### PROBLEM TO WORK ON
Count every line below that holds the word "produzione", and give the number with no other words.

Extracted page text data:
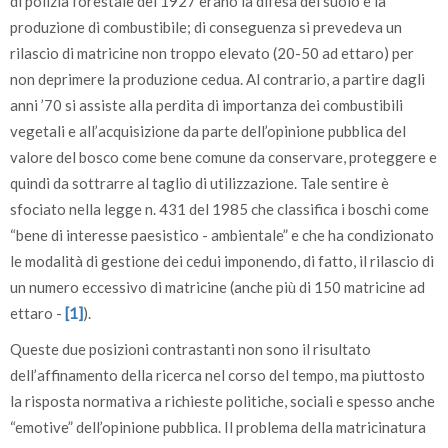
di polizia forestale del 1927 erano la difesa del suolo e la
produzione di combustibile; di conseguenza si prevedeva un
rilascio di matricine non troppo elevato (20-50 ad ettaro) per
non deprimere la produzione cedua. Al contrario, a partire dagli
anni ’70 si assiste alla perdita di importanza dei combustibili
vegetali e all’acquisizione da parte dell’opinione pubblica del
valore del bosco come bene comune da conservare, proteggere e
quindi da sottrarre al taglio di utilizzazione. Tale sentire è
sfociato nella legge n. 431 del 1985 che classifica i boschi come
“bene di interesse paesistico - ambientale” e che ha condizionato
le modalità di gestione dei cedui imponendo, di fatto, il rilascio di
un numero eccessivo di matricine (anche più di 150 matricine ad
ettaro -
[1]
).
Queste due posizioni contrastanti non sono il risultato
dell’affinamento della ricerca nel corso del tempo, ma piuttosto
la risposta normativa a richieste politiche, sociali e spesso anche
“emotive” dell’opinione pubblica. Il problema della matricinatura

### EXERCISE OUTPUT
2